Thank You Dear Amnesia

"too many locations", "too little money", "not enough time", "too many characters", "too many scenes"! Self doubt raised its ugly head in the midst of all the nay sayers, and hung around for a couple of days. Consecutive winter afternoons of searching for that elusive self-confidence in vain, resulting self-loathing and that sinking, helpless feeling that you aren't good enough to swim with the baby sharks. The commitment was shaken off my rocker.

A child was born to combat the depression. A little girl in a red dress craving some ice-cream on a park bench from her miserly grandfather. An accordion playing street musician offered himself to me, but refused to jam with a fellow street guitarist. The red and yellow and blue of the park sky helped me weed out the gray musicians, but deep down it still hurt. Friendly advice, like good alcohol taken on a full stomach, took its time being potent.

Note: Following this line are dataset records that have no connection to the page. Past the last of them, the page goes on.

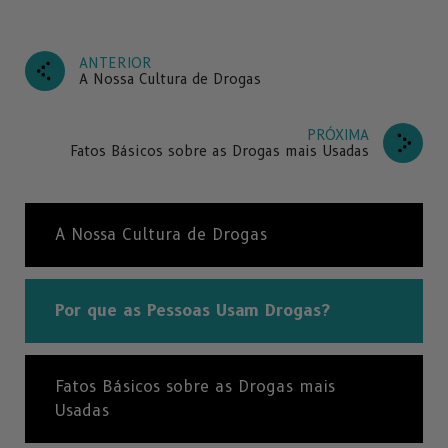
ANTERIOR
A Nossa Cultura de Drogas
PRÓXIMA
Fatos Básicos sobre as Drogas mais Usadas
A Nossa Cultura de Drogas
Por que as Pessoas Usam Drogas?
Fatos Básicos sobre as Drogas mais
Usadas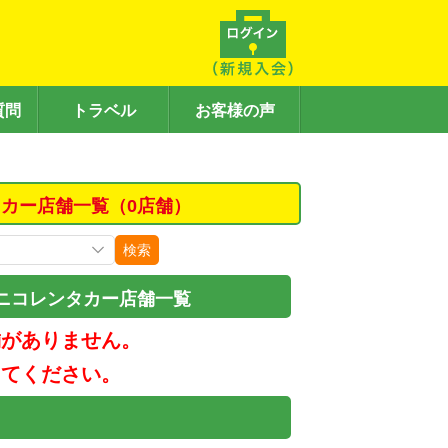
質問
トラベル
お客様の声
カー店舗一覧（0店舗）
検索
ニコレンタカー店舗一覧
舗がありません。
してください。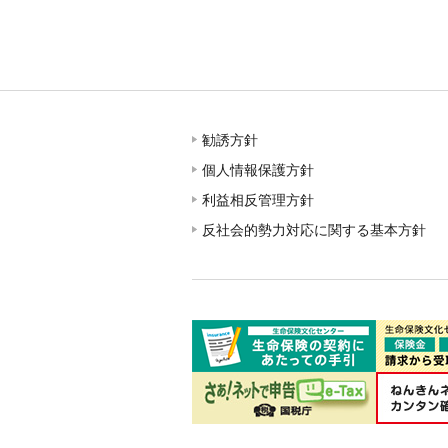
勧誘方針
個人情報保護方針
利益相反管理方針
反社会的勢力対応に関する基本方針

Cut to the last critical studies class this afternoon. "We'll watch something weird today". I had watched Eternal Sunshine before and let myself sprawl on the black, wooden yet cold desk. Sometimes amnesia can be a wonderful thing. It had been a while and the sheer brilliance of the film had evaporated from the cauldron of my conscious memory. As I sat there in the uncomfortable black plastic chair, causing what I am pretty sure is long term damage to my spinal cord, the resolve returned gradually as the film progressed, culminating in the nontarnishable white clarity I find myself in at the moment, the same white that Jim Carrey and Kate Winslett playing together like little children on a misty beach in the last shot of the film dissolve to. The girl in the red dress died and the story with the "too many locations, characters and scenes" and with "too little time and money" to make, about forgetting the past returned, for good, I think. Thank you Dear Sweet Amnesia.